I also tried doing this by using a User Defined Function.
class DataConverter(ScalarFunction):
def eval(self, str_data):
data = json.loads(str_data)
return ?? # I want to return data['0001'] in field
'feature1', data['0002'] in field 'feature2' etc.
t_env.register_function("data_converter", udf(DataConverter(),
input_types = [DataTypes.STRING()],
result_type =
DataTypes.ROW([
DataTypes.FIELD("feature1", DataTypes.STRING())
])))
t_env.from_path(INPUT_TABLE) \
.select("data_converter(data)") \ # <--- here "data" is the field
"data" from the previous mail
.insert_into(OUTPUT_TABLE)
I used a ROW to hold multiple values but I can't figure out how I can
return a populated ROW object from the eval() method.

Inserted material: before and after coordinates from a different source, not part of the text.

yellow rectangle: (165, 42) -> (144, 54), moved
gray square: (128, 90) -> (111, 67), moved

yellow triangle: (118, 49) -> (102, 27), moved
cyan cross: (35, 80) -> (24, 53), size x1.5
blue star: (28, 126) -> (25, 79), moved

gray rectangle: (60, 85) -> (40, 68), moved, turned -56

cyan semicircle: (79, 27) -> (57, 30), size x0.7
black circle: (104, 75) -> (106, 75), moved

Where is the method
to construct a row/field object and return it?
Thanks!
On Fri, Jul 3, 2020 at 12:40 PM Manas Kale <[email protected]> wrote:
> Hi Xingbo,
> Thanks for the reply, I didn't know that a table schema also needs to be
> declared after the connect or but I understand now.

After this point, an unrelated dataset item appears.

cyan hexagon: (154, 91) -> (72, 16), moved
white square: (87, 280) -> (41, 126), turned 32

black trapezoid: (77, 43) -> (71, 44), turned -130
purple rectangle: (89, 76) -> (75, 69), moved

> I have another question: how do I write the parsing schemas for a field
> that itself is a valid JSON string? For example:
> {
> "monitorId": 865,
> "deviceId": "94:54:93:49:96:13",
> "data":
> "{\"0001\":105.0,\"0002\":1.21,\"0003\":0.69,\"0004\":1.46,\"0005\":47.43,\"0006\":103.3}",
> "state": 2,
> "time": 1593687809180
> }
> The field "data" is a string of valid JSON with string:number objects. I'm
> currently trying using JSON schema object and DataTypes.ROW, but am getting
> deserialization errors.
>
> .with_format(
> Json()
> .json_schema(
> """
> {
> "type": "object",
> "properties": {
> "monitorId": {
> "type": "string"
> },
> "deviceId": {
> "type": "string"
> },
> "data": {
> "type": "object"
> },
> "state": {
> "type": "integer"
> },
> "time": {
> "type": "string"
> }
> }
> }
> """
> )
> ) \
> .with_schema(
> Schema()
> .field("monitorId", DataTypes.STRING())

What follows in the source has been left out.